Namun, tampaknya kedisiplinan benar-benar mengerak di jiwa bang jo. tak sedikitpun dia merelakan barang sedetikpun kortingan waktu. Aku melengos konyol, bang jo pun tersenyum. (gimna coba senyumnya?). warna hijau menyala, aku boleh melaju ke babak selanjutnya.
sebuah mobil sedan 70-an berada di sisi kananku. menyapa malu-malu tapi mau. bagiku tak mau tahu. Aku dikejar waktu. bukannya segera melaju, si sedan malah diam dalam bengong, sementara motor-motor yang lain telah jauh berlalu. tanpa berpikir panjang, ku raih kesempatan dengan memotong badan jalan. garis diagonal bisa jadi alternatif aman. tak lupa lighting right telah menyala. Mataku semakin berbinar saat ku sadar bahwa aku telah memotong setengah jalan dan sebentar lagi aku sampai di tujuan. Lebih cepat lebih baik. Harap-harap cemas, materi pengajaran tak boleh ketinggalan.
Tak dinyana, pemotongan jalan sebuah kesalahan. Kesuksesan yang petaka. Penyeberangan berbuah ciuman. Ya! aku terpaksa menerima ciuman mesra, akibat kesukseanku menyaingi waktu. dengan kata lain, aku tergesa-gesa sedang tergesa-gesa itu tidak baik.
- Ciuman moncong (putih) bamper mobil
- Ciuman setang motor
- Ciuman aspal.
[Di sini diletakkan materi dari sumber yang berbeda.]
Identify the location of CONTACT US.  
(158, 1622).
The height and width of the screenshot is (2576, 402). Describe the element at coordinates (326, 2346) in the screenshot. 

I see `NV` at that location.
Syukurlah ciumannya tak lebih dari sedetik. Jika lebih dari itu mungkin bibirku sudah segedhe aspalnya.
Tiga ciuman terangkum dalam satu suara...
"GUBRAAAk...!"
kaos kaki bolong tak jelas bentuk dan warnanya. lebih terkesan batik kali ya... |
Berkelebat bayang-bayang kecil derita kecelakaan, bahkan kematian. Tubuh mungilku terseret sebab kalah berat dengan terjangan motor. Diriku tergeletak lunglai di tengah perempatan. Panas! kulit terasa terbakar.
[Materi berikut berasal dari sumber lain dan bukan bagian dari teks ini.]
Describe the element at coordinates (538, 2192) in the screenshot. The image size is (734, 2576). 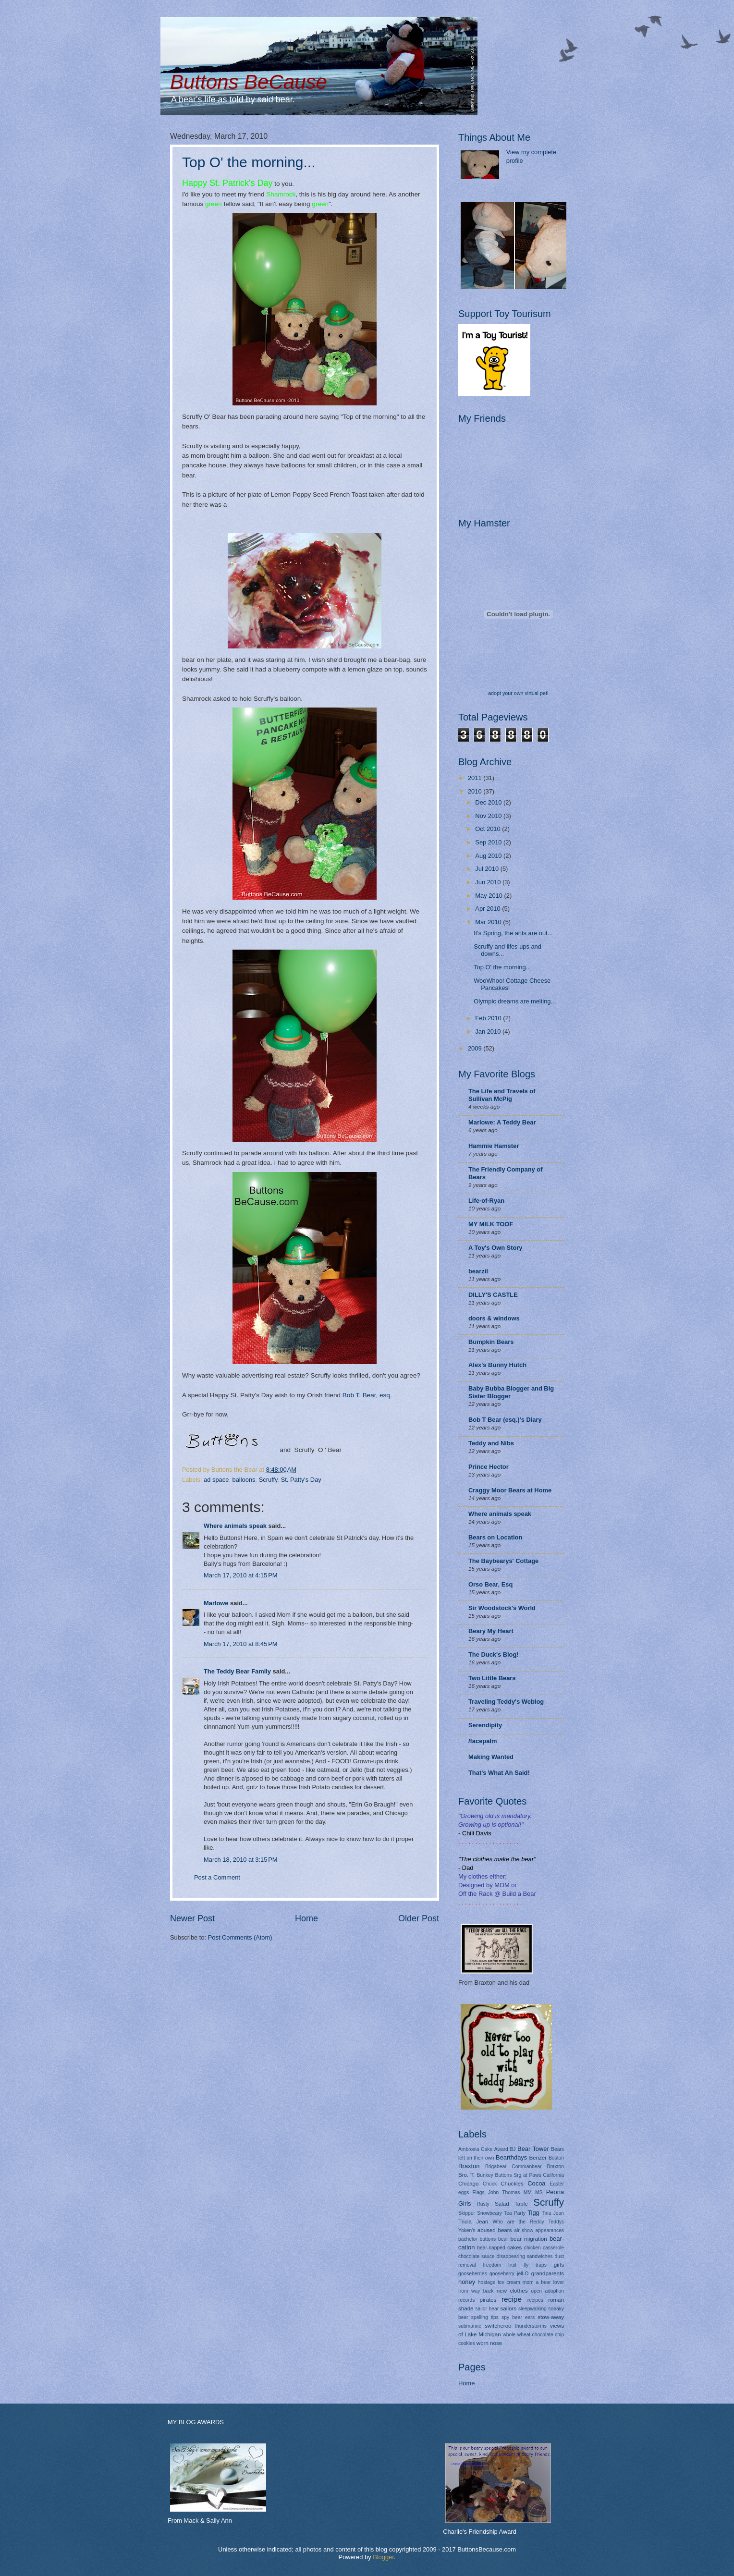 I see `MS` at that location.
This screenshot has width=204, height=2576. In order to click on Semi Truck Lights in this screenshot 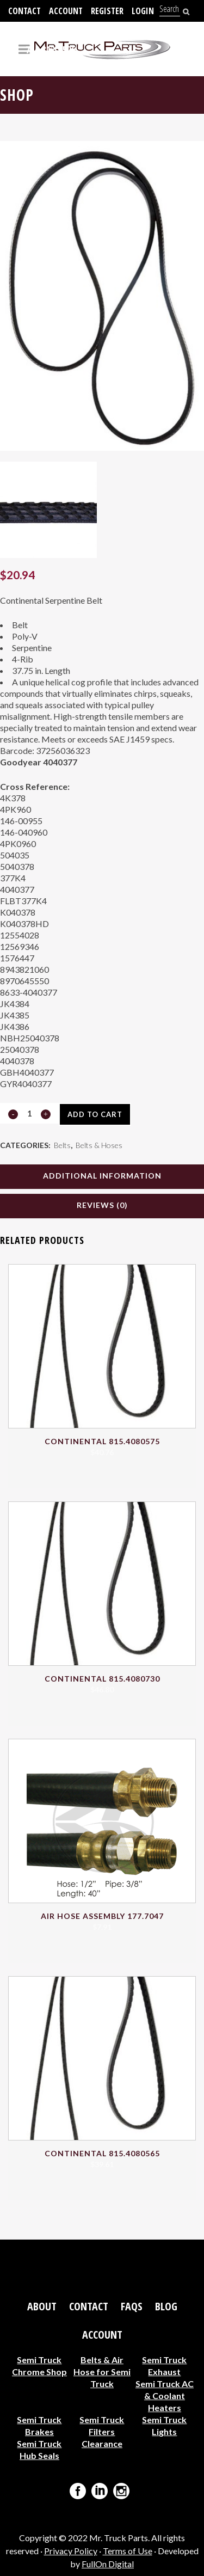 , I will do `click(164, 2425)`.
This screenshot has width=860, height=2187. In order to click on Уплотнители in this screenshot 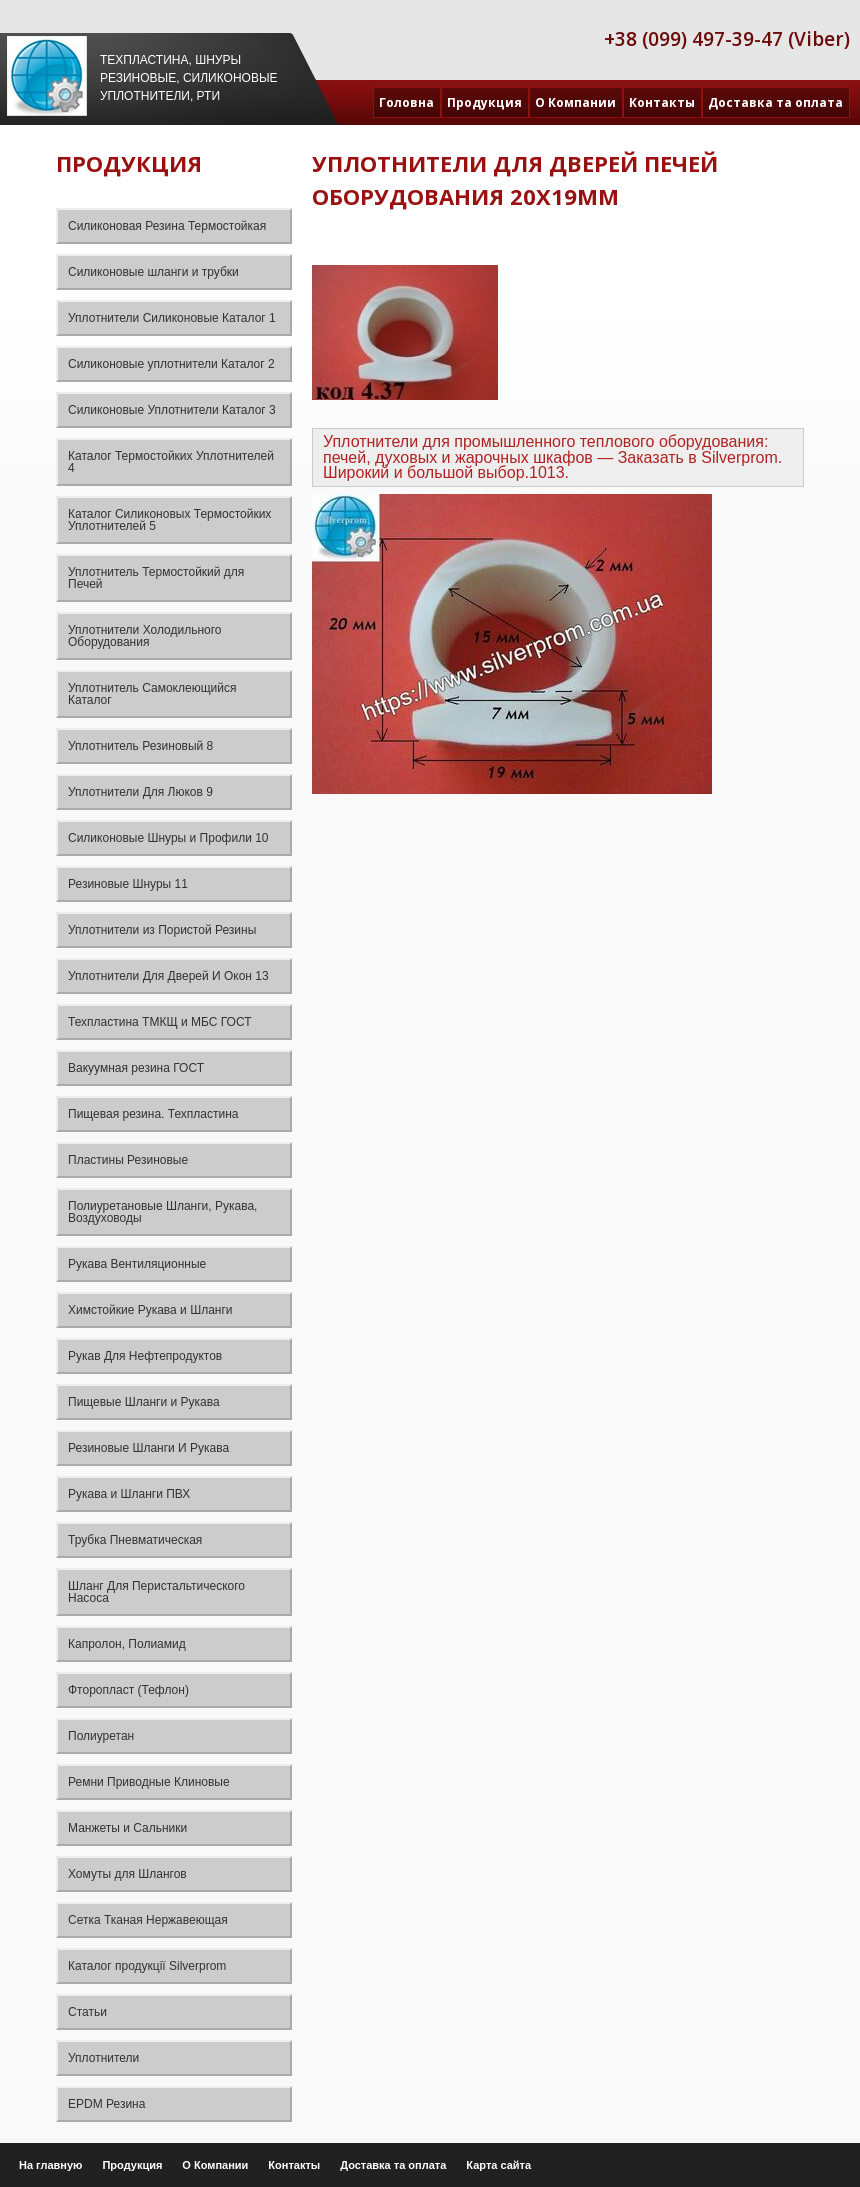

Seretan terhenti. Seketika mataku mencari-cari sang penabrak. Mobil sedan itu melongo. Pengemudinya apalagi. mulutku komat-kamit mengeja plat nomornya. AD 7196 JD. Beberapa menit kemudian, pertolongan pertama bermunculan. Baru ku sadar bahwa kondisiku berantakan. Malunya minta ampun. Mana aku berjilbab lagi. Gugup! Tontonan gratis! Semua mata menuju ke satu fokus.
"Apa yang terjadi?"
"siapa yang menbrak?"
"korbannya? matikah?"
bla....bla....bla segala macam nada penasaran bersliweran timbul tenggelam. bukannya menolong, eh malah motornya yang ditolong. hiks. Aku makin malu dan muak tak berdaya. Ku tertatih menepi. Rasa sedih menyelinap di relung hatiku, karena seketika ku teringat ibu. Semoga tak ada kaitannya dengan beliau. Aku ingin menangis, tapi malu kembali menyentak "GBC! G Boleh Cengeng!"
sarung tangan bolo NG. awas masuk angin tuh... |
Aku menenangkan diri di trotoar. seorang tukang becak menatapku iba. dia menawarkan becaknya dan aku menggeleng lemah. Dua cewek muncul memapahku ke sebuah warung. "Istirahat dulu disini...," pintanya lembut. Cideraku diperiksa. Kebingungan tanpa teman maupun pengaduan, teringat ku pada pahlwan kesiangan yang tidak bolong. Mbak Nungma! sedikit terhibur aku memintanya jadi pedampingku, supporterku... (Abrakadabra...Olala bebek... kwek..kwek...). selebihnya ada pada di domain charming serial badung ala mbak nungma...
http://www.facebook.com/notes/norma-keisya-avicenna/ini-cerita-hidup-gue-apa-cerita-hidup-loe-special-edition-flp-pelangi_12/10150156313105660
Selanjutnya...
Terserah Anda....
serial berikut, mungkin saja nunut
Bismillah...
Laporan sms send terpampang di layar posel. Tak lagi ku indahkan segala basa basi dua cewek yang berbaik hati membalut lukaku. Mereka mencarikan perban sekaligus betadine obat luka untukku. Seorang pria mendekat hendak memeriksa lukaku. Aku enggan ketika kaos kakiku ditanggalkan sementara dia berdiri tepat di depan kedua kakiku.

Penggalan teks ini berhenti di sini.